* _Try it_:
Among the lines of the material, copy those that hold the string "return".

..........

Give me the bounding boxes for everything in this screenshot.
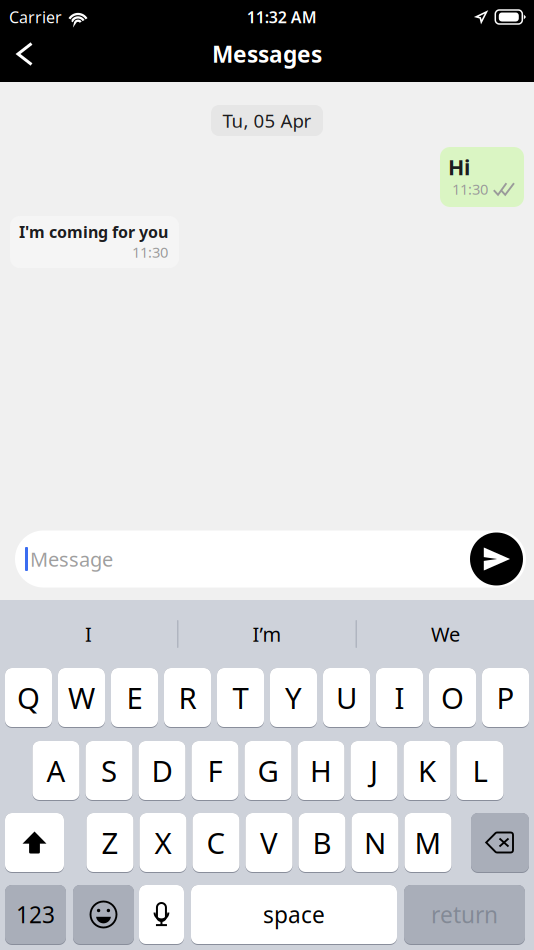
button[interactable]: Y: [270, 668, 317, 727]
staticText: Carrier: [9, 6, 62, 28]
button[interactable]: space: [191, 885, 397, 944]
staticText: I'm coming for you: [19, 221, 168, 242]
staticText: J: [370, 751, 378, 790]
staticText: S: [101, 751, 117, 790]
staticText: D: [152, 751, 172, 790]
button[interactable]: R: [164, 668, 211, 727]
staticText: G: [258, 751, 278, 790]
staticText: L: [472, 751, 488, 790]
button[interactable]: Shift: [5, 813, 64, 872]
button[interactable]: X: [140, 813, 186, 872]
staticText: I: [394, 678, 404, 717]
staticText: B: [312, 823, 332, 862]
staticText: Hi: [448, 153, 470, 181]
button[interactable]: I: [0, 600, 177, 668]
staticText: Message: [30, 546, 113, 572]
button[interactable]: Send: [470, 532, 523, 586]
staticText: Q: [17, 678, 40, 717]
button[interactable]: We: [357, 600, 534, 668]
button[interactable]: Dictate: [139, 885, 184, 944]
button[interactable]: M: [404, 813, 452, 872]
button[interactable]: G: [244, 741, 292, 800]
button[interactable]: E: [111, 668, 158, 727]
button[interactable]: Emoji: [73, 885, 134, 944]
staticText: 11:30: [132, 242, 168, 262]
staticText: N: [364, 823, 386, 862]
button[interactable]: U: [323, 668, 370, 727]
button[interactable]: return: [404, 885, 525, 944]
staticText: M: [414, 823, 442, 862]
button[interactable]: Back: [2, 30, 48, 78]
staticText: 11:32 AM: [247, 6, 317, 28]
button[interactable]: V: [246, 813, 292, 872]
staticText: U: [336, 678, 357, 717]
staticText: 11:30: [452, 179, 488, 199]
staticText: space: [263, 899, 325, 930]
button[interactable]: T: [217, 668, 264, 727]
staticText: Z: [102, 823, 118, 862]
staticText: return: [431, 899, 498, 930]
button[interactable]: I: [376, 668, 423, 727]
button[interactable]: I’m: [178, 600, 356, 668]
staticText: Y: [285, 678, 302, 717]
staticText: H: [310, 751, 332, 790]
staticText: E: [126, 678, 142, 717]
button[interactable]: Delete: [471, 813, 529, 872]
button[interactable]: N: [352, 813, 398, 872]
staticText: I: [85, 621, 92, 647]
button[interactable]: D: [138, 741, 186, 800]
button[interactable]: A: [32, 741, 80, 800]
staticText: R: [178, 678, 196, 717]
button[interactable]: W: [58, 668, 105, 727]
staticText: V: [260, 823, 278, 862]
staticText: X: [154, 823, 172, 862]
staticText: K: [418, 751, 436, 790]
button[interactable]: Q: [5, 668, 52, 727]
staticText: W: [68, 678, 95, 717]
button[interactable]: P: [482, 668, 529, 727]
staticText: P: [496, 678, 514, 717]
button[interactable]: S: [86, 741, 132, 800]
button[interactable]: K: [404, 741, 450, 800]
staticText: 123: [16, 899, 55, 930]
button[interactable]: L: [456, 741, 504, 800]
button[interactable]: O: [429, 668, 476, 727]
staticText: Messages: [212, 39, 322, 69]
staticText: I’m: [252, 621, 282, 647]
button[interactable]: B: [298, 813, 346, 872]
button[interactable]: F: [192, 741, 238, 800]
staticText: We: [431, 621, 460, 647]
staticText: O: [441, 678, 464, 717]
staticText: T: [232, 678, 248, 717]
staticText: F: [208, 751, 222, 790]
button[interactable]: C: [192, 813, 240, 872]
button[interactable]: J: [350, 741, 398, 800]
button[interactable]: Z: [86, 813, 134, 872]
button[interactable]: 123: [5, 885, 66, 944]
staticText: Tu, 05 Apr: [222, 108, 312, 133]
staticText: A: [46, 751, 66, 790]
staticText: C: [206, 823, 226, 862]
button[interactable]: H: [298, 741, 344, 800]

..........

* _Answer to the problem_:
button[interactable]: return: [404, 885, 525, 944]
staticText: return: [431, 899, 498, 930]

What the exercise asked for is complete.